What the exercise asks
The result should be an exact copy of only the lines from the one holding "the image resolution)." through the last line of the data below, please, without pictures.

Dataset content
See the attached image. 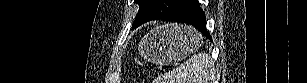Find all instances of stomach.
I'll list each match as a JSON object with an SVG mask.
<instances>
[{"instance_id": "stomach-1", "label": "stomach", "mask_w": 307, "mask_h": 83, "mask_svg": "<svg viewBox=\"0 0 307 83\" xmlns=\"http://www.w3.org/2000/svg\"><path fill=\"white\" fill-rule=\"evenodd\" d=\"M201 44L202 36L193 28L167 24L146 34L139 44V52L146 60L165 65L193 54Z\"/></svg>"}]
</instances>
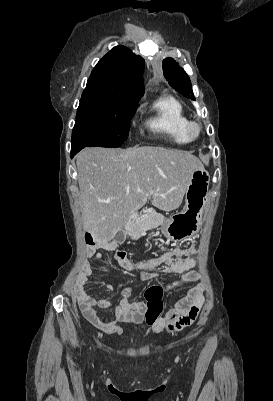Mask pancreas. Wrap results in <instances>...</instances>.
I'll return each instance as SVG.
<instances>
[{"label": "pancreas", "mask_w": 273, "mask_h": 401, "mask_svg": "<svg viewBox=\"0 0 273 401\" xmlns=\"http://www.w3.org/2000/svg\"><path fill=\"white\" fill-rule=\"evenodd\" d=\"M164 221L163 215L156 213V211H151V213H143V215H140L135 223H127L125 229L129 237H131L133 241H137V239L143 237V233L151 231V229H157V227L163 225Z\"/></svg>", "instance_id": "obj_1"}]
</instances>
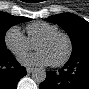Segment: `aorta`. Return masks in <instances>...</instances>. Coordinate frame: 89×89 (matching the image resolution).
<instances>
[{
	"mask_svg": "<svg viewBox=\"0 0 89 89\" xmlns=\"http://www.w3.org/2000/svg\"><path fill=\"white\" fill-rule=\"evenodd\" d=\"M31 78L36 83H42L46 79V71L42 68H35L32 71Z\"/></svg>",
	"mask_w": 89,
	"mask_h": 89,
	"instance_id": "762f6f07",
	"label": "aorta"
}]
</instances>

Output for this exercise
Segment: `aorta`. Return masks in <instances>...</instances>. Coordinate frame: 89×89 (matching the image resolution).
<instances>
[{
	"mask_svg": "<svg viewBox=\"0 0 89 89\" xmlns=\"http://www.w3.org/2000/svg\"><path fill=\"white\" fill-rule=\"evenodd\" d=\"M31 78L36 83H42L46 79V71L42 68H35L32 71Z\"/></svg>",
	"mask_w": 89,
	"mask_h": 89,
	"instance_id": "762f6f07",
	"label": "aorta"
}]
</instances>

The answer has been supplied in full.